Tuesday is the day I see my counsellor. I have to say, in the 15 sessions so far that he has worked with me, I have built up a lot of respect for him. I do have a slight niggle in my mind that this particular therapy with RASAC is time limited to 26 weeks, so I am already just over half way. And each week we seem to unearth more and more of my curious little hang-ups and insecurities. We cover so much ground; not just the assault last summer which is my primary reason for being back in counselling, nor my history of various abuse in all its many forms. We regularly dip into my dubious childhood, my attachment issues as a result of both then and having experienced bereavement of a partner, and also my subsequent attempts at failed relationships. To hopefully glean some insight into how best to take back some control over my current life and giving myself the very best chance with the new man. Whilst additionally juggling unstable Bipolar obviously. I really would be bored if my life was straightforward! I’m just not entirely certain if we’re resolving a lot. I guess that’s kind of hard to judge from within the situation.
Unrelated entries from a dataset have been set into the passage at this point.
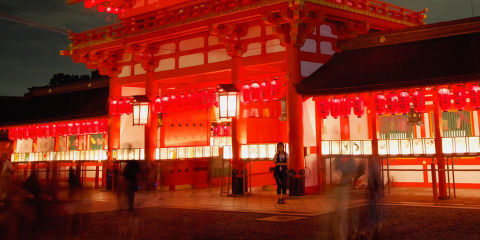 Identify the location of entrance. Image resolution: width=480 pixels, height=240 pixels. (220, 175). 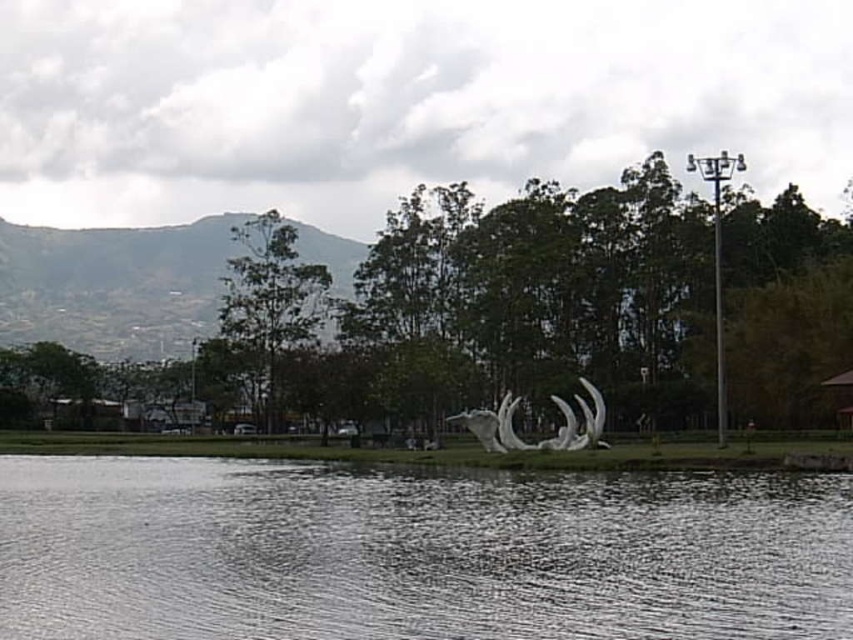 Which is more to the left, clear water at center or white glossy sculpture at center?

clear water at center is more to the left.

Between point (177, 579) and point (511, 406), which one is positioned behind?

The point (511, 406) is more distant.

Identify the location of clear water at center. (415, 554). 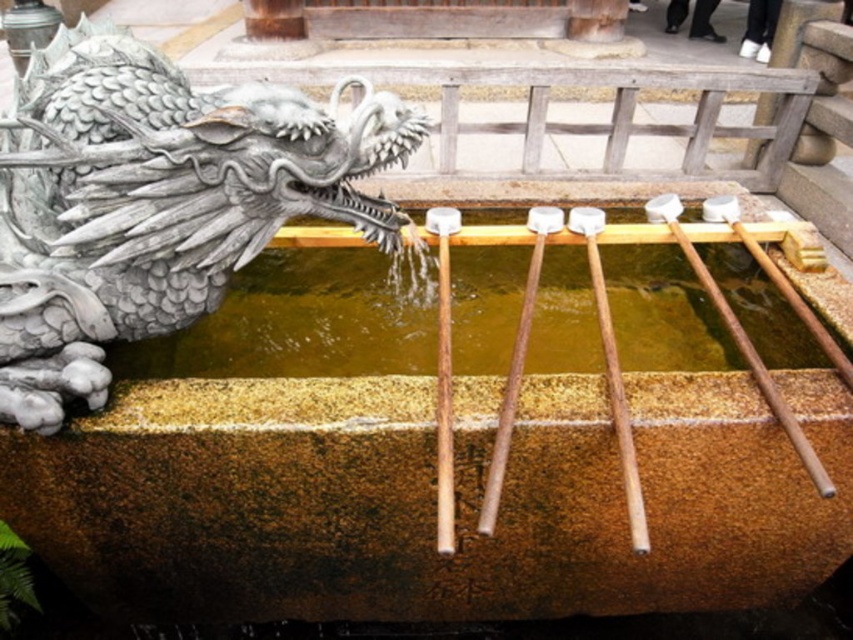 Question: Is gray stone dragon head at left smaller than yellowish stone water at center?

Choices:
 (A) yes
 (B) no

Answer: (B)

Question: Which of the following is the closest to the observer?

Choices:
 (A) pyautogui.click(x=421, y=141)
 (B) pyautogui.click(x=193, y=342)

Answer: (A)

Question: Which of the following is the farthest from the observer?

Choices:
 (A) (229, 369)
 (B) (20, 93)

Answer: (A)

Question: Does gray stone dragon head at left have a larger size compared to yellowish stone water at center?

Choices:
 (A) yes
 (B) no

Answer: (A)

Question: Which point is closer to the camera taking this photo?

Choices:
 (A) (80, 28)
 (B) (260, 292)

Answer: (A)

Question: From the image, what is the correct spatial relationship of gray stone dragon head at left in relation to yellowish stone water at center?

Choices:
 (A) above
 (B) below

Answer: (A) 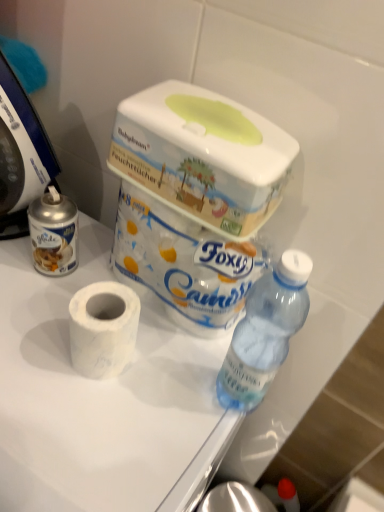 Question: In the image, is blue plastic food processor at left positioned in front of or behind white matte toilet paper at center, which is the 1th toilet paper from bottom to top?

Choices:
 (A) front
 (B) behind

Answer: (A)

Question: Is point (23, 178) positioned closer to the camera than point (125, 339)?

Choices:
 (A) farther
 (B) closer

Answer: (A)

Question: Which of these objects is positioned closest to the white matte toilet paper at center?

Choices:
 (A) white matte toilet paper at center, which is the 1th toilet paper from bottom to top
 (B) white marble toilet paper at center, which is the 1th toilet paper in top-to-bottom order
 (C) blue plastic food processor at left
 (D) white plastic box at upper center

Answer: (A)

Question: Which of these objects is positioned farthest from the white matte toilet paper at center?

Choices:
 (A) white matte toilet paper at center, which is the 1th toilet paper from bottom to top
 (B) white plastic box at upper center
 (C) white marble toilet paper at center, arranged as the second toilet paper when ordered from the bottom
 (D) blue plastic food processor at left

Answer: (D) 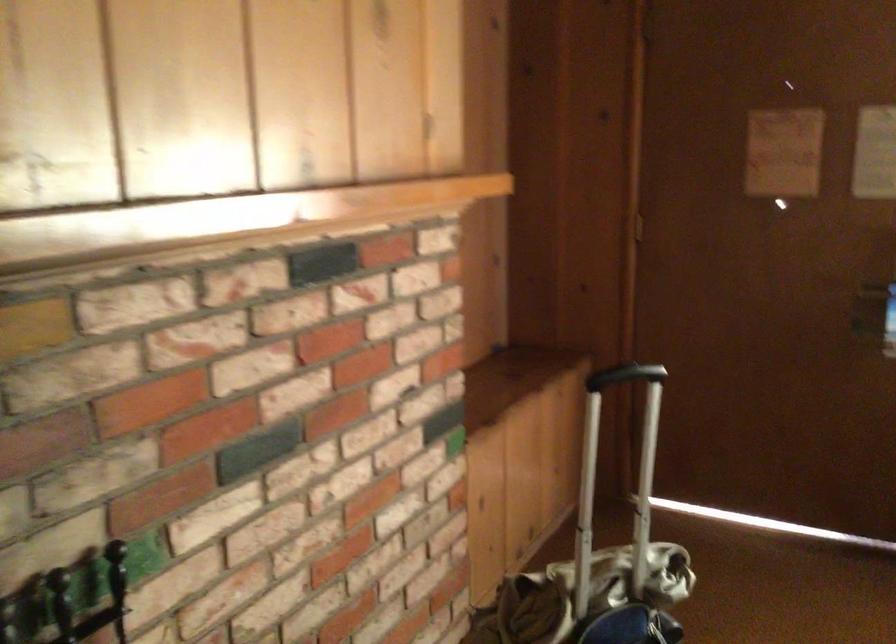 Image resolution: width=896 pixels, height=644 pixels. What do you see at coordinates (625, 375) in the screenshot?
I see `the black luggage handle` at bounding box center [625, 375].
So back to today. This Tuesday therapy session in particular. I came at this appointment (in addition to all the above) bearing a whole new wave of grief and a dose of irrational depressive thinking. I’ve not been well physically, was mostly confined to bed over we weekend, so that had a knock-on effect on my mental health. Feeling rubbish and unwell, mood gradually slumped, crazy ideas filled my otherwise stagnant brain and so the vicious cycle spiralled. I received the news that my friend’s husband had died Sunday. She’s younger than me, and my heart absolutely broke for her, because I have an idea of what lies ahead for her.
Sometimes I reflect on the fact that I have been through some truly horrible stuff in my life; abuse, mental illness, being sectioned, assault, having to put my boy into care; but by far the worst experience was being widowed at a young age. As I contemplated my friend’s situation, my tears refused to cease. I read her beautiful tribute to her husband on social media, and I noted the cotton-wool cocoon of shock that still envelopes her.
Today was my father-in-law’s funeral. Yesterday my son was here for a while before he traveled with his cousin across country for the service this afternoon. He asked if he could borrow his dad’s tie. I don’t have much left now of Andrew’s clothes; it’s nearly nine years after all, but digging out that tie from among the few most special pieces of clothing, those that were iconically him, well, it nearly broke me. Ordering some flowers for my mother-in-law and changing the online address book from ‘Mr and Mrs’ to just ‘Mrs’ took me over the edge. My heart was crushed. Again.
Just because I was not currently well enough to get myself to the funeral, doesn’t mean I didn’t feel anything. I have been too unwell to bring myself to ask mother-in-law if I would have been welcome there (things have been so strained between us all over the years) but if I’d been well, and they’d wanted me there I would have gone, of course I would.
My counsellor took me back to some very dark and difficult places today. Despite having endlessly been in tears for days, I sat there repressed and locked-in. Maybe I will be able to unlock in future sessions, maybe not. He addressed my fear that I will spend the rest of my life in and out of therapy. Sadly he offered me no hope that this may not be the case. I try to keep optimistic but the Black Dog is constantly nipping at my heels right now, and it’s hard. That terrified Little Angel, the stunted five year old Angel who resides within me is very needy and demanding at the moment, and I’m really not sure I’m able to handle her. God give me strength.